I hear lots of patient opinions about drug companies, and the kind of gray area we are all in. We need them, but we don't trust them -- I think that sums up a lot of our attitudes. Problems like this doesn't make us trust them any more, but it certainly makes us need them more.

My biggest fear with a situation like this is that it damages patient trust in other ways -- in the clinical trial process itself. If we are being asked to be a part of a trial, but problems are being "hidden," will that make fewer people want to be a part of them?

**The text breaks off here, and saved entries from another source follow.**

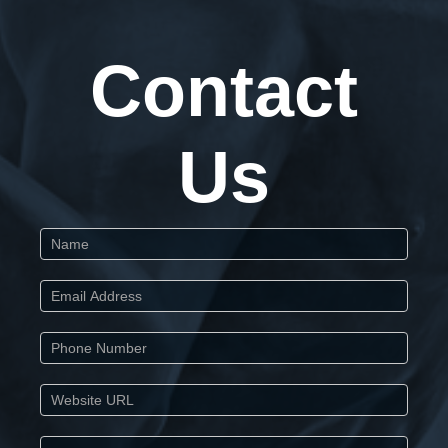
Contact
Us
Start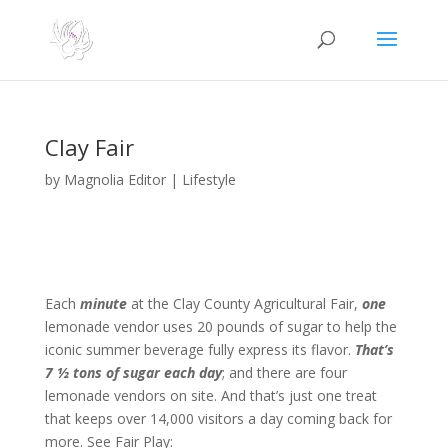
Clay Fair
by
Magnolia Editor
|
Lifestyle
Each
minute
at the Clay County Agricultural Fair,
one
lemonade vendor uses 20 pounds of sugar to help the
iconic summer beverage fully express its flavor.
That’s
7 ½ tons of sugar each day
; and there are four
lemonade vendors on site. And that’s just one treat
that keeps over 14,000 visitors a day coming back for
more. See Fair Play: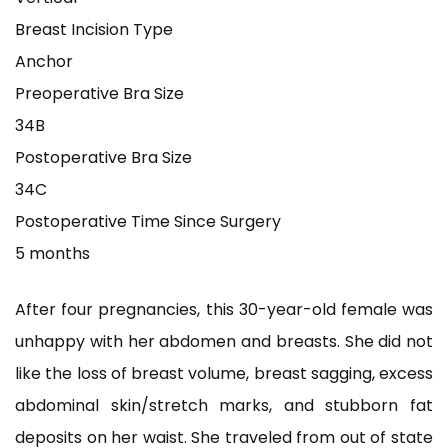
Breast Incision Type
Anchor
Preoperative Bra Size
34B
Postoperative Bra Size
34C
Postoperative Time Since Surgery
5 months
After four pregnancies, this 30-year-old female was
unhappy with her abdomen and breasts. She did not
like the loss of breast volume, breast sagging, excess
abdominal skin/stretch marks, and stubborn fat
deposits on her waist. She traveled from out of state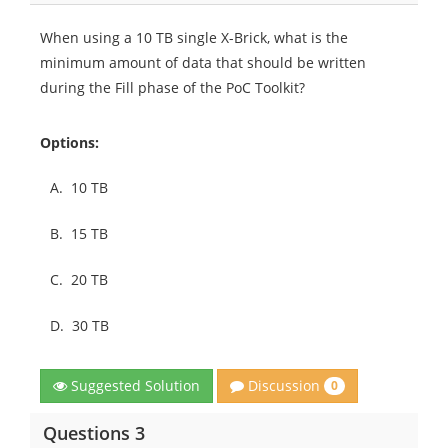
When using a 10 TB single X-Brick, what is the
minimum amount of data that should be written
during the Fill phase of the PoC Toolkit?
Options:
A.
10 TB
B.
15 TB
C.
20 TB
D.
30 TB
Discussion
Suggested Solution
0
Questions 3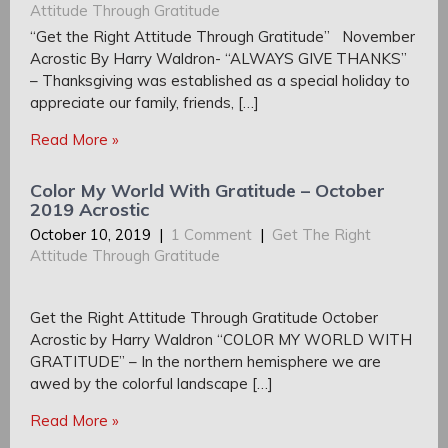
Attitude Through Gratitude
“Get the Right Attitude Through Gratitude” November
Acrostic By Harry Waldron- “ALWAYS GIVE THANKS”
– Thanksgiving was established as a special holiday to
appreciate our family, friends, […]
Read More »
Color My World With Gratitude – October
2019 Acrostic
October 10, 2019
|
1 Comment
|
Get The Right
Attitude Through Gratitude
Get the Right Attitude Through Gratitude October
Acrostic by Harry Waldron “COLOR MY WORLD WITH
GRATITUDE” – In the northern hemisphere we are
awed by the colorful landscape […]
Read More »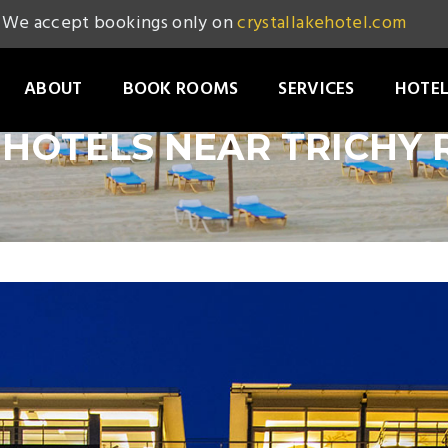
We accept bookings only on
crystallakehotel.com
ABOUT
BOOK ROOMS
SERVICES
HOTEL
HOTELS NEAR TRICHY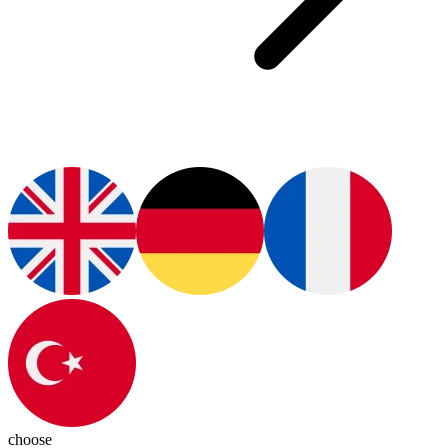
choose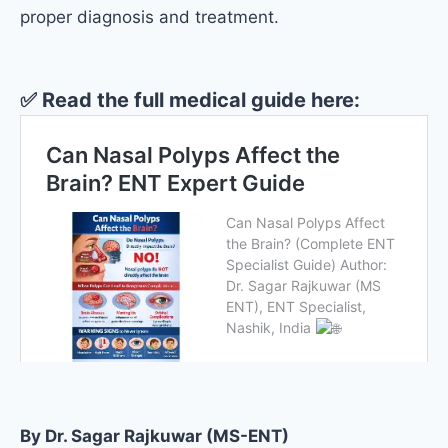
proper diagnosis and treatment.
✅
Read the full medical guide here:
By Dr. Sagar Rajkuwar (MS-ENT)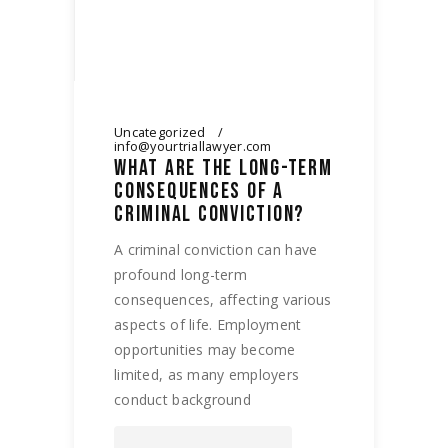
Uncategorized
info@yourtriallawyer.com
WHAT ARE THE LONG-TERM
CONSEQUENCES OF A
CRIMINAL CONVICTION?
A criminal conviction can have
profound long-term
consequences, affecting various
aspects of life. Employment
opportunities may become
limited, as many employers
conduct background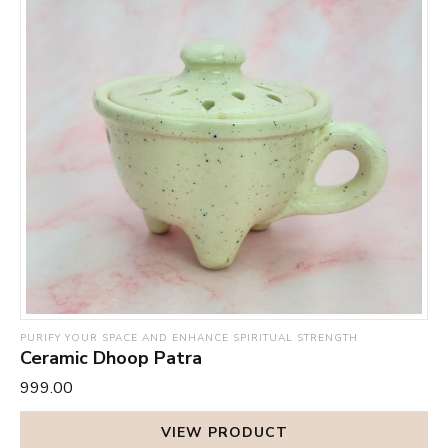
PURIFY YOUR SPACE AND ENHANCE SPIRITUAL STRENGTH
Ceramic Dhoop Patra
₹999.00
VIEW PRODUCT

I hope that's not the case. I hope that anyone interested in a trial places their trust in the oncologist who they are working with -- someone who can explain the potential risks as well as the benefits, and pay close attention to each individual patient to make sure they are staying safe. (In the books I read about this process, that was very clear -- the oncologists working directly with patients made it a priority to protect those patients. They were kind of the heroes of the stories, even if they were in the background sometimes.)

And I hope none of you are turned off from being a part of a trial. They're the only way we find new treatments, as risky as they are, by their nature. 

Cancer is a complex thing -- within our bodies and outside of them. But like knowing all I can about my disease, I'd still rather learn about the process and know what I'm dealing with than be in the dark.